Question 14.8: Design a 4:1 spur-gear reduction for a 100-hp, three-phase s...

Make the a priori decisions:

• Function: 100 hp, 1120 rev/min, R = 0.95, N = 10^9 cycles, K_o = 1
• Design factor for unquantifiable exingencies: n_d = 2
• Tooth system: Φ_n = 20°
• Tooth count: N_P = 18 teeth, N_G = 72 teeth (no interference, Sec. 13–7, p. 677)
• Quality number: Q_v = 6, use grade 1 material
• Assume m_B ≥ 1.2 in Eq. (14–40),

K_B= \begin{cases} 1.6In\frac{2.242}{m_B} & m_B\lt 1.2 \\1 & m_B\geq 1.2\end{cases}               (14.40)

K_B = 1

Pitch: Select a trial diametral pitch of P_d = 4 teeth/in. Thus, d_P = 18/4 = 4.5 in and d_G = 72/4 = 18 in. From Table 14–2,

Y_P = 0.309, Y_G = 0.4324 (interpolated). From Fig. 14–6, J_P = 0.32, J_G = 0.415.
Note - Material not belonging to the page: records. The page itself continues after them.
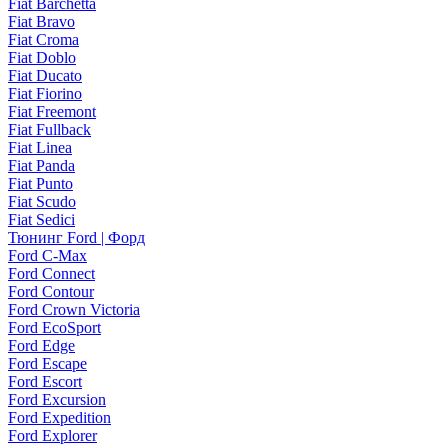
Fiat Barchetta
Fiat Bravo
Fiat Croma
Fiat Doblo
Fiat Ducato
Fiat Fiorino
Fiat Freemont
Fiat Fullback
Fiat Linea
Fiat Panda
Fiat Punto
Fiat Scudo
Fiat Sedici
Тюнинг Ford | Форд
Ford C-Max
Ford Connect
Ford Contour
Ford Crown Victoria
Ford EcoSport
Ford Edge
Ford Escape
Ford Escort
Ford Excursion
Ford Expedition
Ford Explorer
V=\frac{\pi d_pn_p}{12}=\frac{\pi (4.5)1120}{12}=1319 ft/min

W^t=\frac{33  000H}{V}=\frac{33  000(100)}{1319}=2502  lbf

From Eqs. (14–28) and (14–27),

K_v=\begin{cases} (\frac{A+\sqrt{V} }{A} )^B & V in ft/min \\ (\frac{A+\sqrt{200V} }{A} )^B &V in m/s \end{cases}                          (14.27)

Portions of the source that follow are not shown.